Shakespeare’s admonition that some men have greatness — or at least fame — “thrust upon them” would certainly seem to apply to Ernesto Miranda, a career criminal who in 1963, while in Phoenix, Arizona, was arrested for armed robbery and the rape of an 18-year old retarded girl. After a lengthy police interrogation, Miranda signed a confession to both crimes, and was subsequently found guilty.
In repeated appeals, however, his lawyers argued that Miranda had not known when he confessed that he had a Constitutional right against self-incrimination, and three years later the case Miranda vs. Arizona was argued before the Supreme Court. This week (June 13) in 1966, the court’s landmark, and controversial, 5-4 decision was handed down.
The court ruled that Miranda’s confession was obtained illegally and therefore his conviction was overturned. Noting that the right to refrain from self-incrimination rests in the 5th Amendment, the court said that this “guarantees to the individual the right to remain silent unless he chooses to speak in the unfettered exercise of his own will.” Such a choice, the court added, may be made only after he has been informed that it is not compulsory, and after he has been informed that he may first consult with an attorney, who may be present during any interrogation.
From all of this “legalese” came what is now famously known as the “Miranda Warning.” If you are ever arrested, the arresting officer must first advise you that “You have the right to remain silent. Anything you say can and will be used against you in a court of law.
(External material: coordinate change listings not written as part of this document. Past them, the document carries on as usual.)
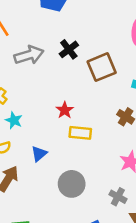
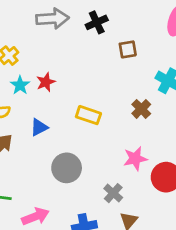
brown square: (102, 67) -> (128, 49), size x0.6
red star: (65, 110) -> (46, 82), moved

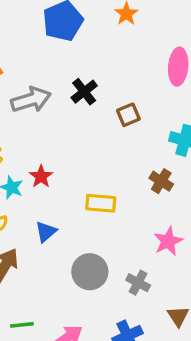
gray cross: (113, 193) -> (138, 283), moved

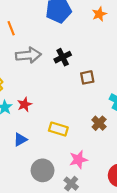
pink star: (168, 241) -> (78, 160), moved

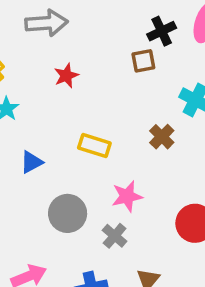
black cross: (63, 57) -> (162, 31), moved
red star: (25, 104) -> (66, 76), moved

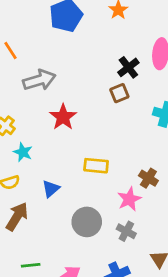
red star: (66, 76) -> (63, 117), size x1.4
brown cross: (162, 137) -> (148, 178), moved

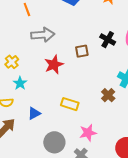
black cross: (128, 67) -> (108, 40), turned -35
brown square: (119, 93) -> (82, 51), moved
brown cross: (148, 178) -> (108, 95), moved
You have the right to speak to an attorney, and to have an attorney present during any questioning.” The only exceptions are questions related to establishing your identity, such as your name and date of birth.
Today, of course, the Miranda decision is among the most famous in our history and has probably sparked more debates about civil liberties than any other Supreme Court decision.
Which brings us to the story of Ernesto Miranda himself. Although his original confession was ruled inadmissible and his 1963 conviction was overturned, by 1966 new evidence conclusively linking Miranda to the robbery and rape was found, and he was again convicted in a new trial. Even more interesting, after spending 11 years in jail, Miranda was released on parole, whereupon he promptly got in a barroom brawl and was stabbed to death. A prime suspect was arrested, but after being informed of his Miranda rights, he chose to remain silent and was released. To this day, no one has been charged with Miranda’s killing.
Meaning that, in the case of Ernesto Miranda, justice was finally served — as was, in a way, poetic justice.